> **TO DO**
Give back the lines of the records exactly, starting at the first and ending at the one with "27 juillet 2026".

> **EXTRACTED RECORDS**
============================================================

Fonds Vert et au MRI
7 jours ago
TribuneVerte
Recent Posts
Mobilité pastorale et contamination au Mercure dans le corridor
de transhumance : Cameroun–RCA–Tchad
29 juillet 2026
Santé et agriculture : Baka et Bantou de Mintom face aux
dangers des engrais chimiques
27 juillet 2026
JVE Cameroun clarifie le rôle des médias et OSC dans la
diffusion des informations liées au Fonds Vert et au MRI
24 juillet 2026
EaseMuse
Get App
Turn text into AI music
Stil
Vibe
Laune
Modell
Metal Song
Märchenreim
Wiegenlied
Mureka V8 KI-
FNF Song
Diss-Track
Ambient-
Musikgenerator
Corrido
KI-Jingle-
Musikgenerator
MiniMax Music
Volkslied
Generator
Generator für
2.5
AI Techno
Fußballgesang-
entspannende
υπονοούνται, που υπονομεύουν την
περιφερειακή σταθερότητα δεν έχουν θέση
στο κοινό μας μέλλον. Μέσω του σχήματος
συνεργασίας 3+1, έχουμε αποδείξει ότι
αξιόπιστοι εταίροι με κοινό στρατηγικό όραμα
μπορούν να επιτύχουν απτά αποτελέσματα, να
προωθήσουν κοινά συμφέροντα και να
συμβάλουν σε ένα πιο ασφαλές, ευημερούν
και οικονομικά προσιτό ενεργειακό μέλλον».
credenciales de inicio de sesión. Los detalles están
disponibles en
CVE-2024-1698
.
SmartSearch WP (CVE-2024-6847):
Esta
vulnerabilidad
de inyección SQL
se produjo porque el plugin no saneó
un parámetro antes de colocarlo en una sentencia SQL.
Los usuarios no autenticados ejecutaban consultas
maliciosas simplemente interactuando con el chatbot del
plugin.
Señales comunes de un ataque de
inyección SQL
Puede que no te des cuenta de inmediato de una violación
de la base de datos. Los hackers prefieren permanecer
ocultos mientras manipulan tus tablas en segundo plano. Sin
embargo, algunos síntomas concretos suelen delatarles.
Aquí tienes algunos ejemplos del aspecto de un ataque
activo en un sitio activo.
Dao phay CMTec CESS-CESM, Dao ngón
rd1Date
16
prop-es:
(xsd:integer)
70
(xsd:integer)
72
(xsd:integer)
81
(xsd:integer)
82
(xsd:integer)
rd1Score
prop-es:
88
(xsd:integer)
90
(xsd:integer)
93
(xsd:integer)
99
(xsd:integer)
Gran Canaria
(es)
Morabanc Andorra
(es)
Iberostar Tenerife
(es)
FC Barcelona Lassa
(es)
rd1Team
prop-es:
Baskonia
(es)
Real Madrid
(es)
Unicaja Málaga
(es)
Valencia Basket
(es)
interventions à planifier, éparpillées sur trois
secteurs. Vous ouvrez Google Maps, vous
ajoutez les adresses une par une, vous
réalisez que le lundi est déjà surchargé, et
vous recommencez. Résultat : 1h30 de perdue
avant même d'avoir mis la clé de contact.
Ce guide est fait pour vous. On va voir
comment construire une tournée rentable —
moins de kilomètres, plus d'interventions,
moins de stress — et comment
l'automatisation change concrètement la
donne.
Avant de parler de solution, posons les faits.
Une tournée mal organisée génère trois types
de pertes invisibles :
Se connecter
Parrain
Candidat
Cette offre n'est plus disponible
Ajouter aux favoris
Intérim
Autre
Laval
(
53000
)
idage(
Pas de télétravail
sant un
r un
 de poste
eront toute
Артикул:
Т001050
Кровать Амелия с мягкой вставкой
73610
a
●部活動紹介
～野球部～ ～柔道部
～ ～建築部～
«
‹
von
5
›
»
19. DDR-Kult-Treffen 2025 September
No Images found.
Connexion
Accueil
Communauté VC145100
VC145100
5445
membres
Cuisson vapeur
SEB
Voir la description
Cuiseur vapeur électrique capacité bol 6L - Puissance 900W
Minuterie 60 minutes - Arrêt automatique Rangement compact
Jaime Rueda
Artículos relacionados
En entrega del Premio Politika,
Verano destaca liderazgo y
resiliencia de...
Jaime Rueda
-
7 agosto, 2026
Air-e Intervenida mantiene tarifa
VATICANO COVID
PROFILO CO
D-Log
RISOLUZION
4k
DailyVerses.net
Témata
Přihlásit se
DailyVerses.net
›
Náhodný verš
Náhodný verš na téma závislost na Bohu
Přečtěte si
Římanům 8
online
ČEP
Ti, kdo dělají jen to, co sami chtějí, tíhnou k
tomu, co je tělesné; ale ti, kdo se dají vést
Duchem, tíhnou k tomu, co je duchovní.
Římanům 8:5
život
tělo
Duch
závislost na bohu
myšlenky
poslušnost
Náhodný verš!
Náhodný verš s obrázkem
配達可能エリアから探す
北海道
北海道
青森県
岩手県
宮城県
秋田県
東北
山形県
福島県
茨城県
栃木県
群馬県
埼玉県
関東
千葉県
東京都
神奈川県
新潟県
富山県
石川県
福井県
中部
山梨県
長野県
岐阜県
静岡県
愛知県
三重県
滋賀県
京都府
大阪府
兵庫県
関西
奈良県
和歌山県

============================================================

> **RESULT**
Fonds Vert et au MRI
7 jours ago
TribuneVerte
Recent Posts
Mobilité pastorale et contamination au Mercure dans le corridor
de transhumance : Cameroun–RCA–Tchad
29 juillet 2026
Santé et agriculture : Baka et Bantou de Mintom face aux
dangers des engrais chimiques
27 juillet 2026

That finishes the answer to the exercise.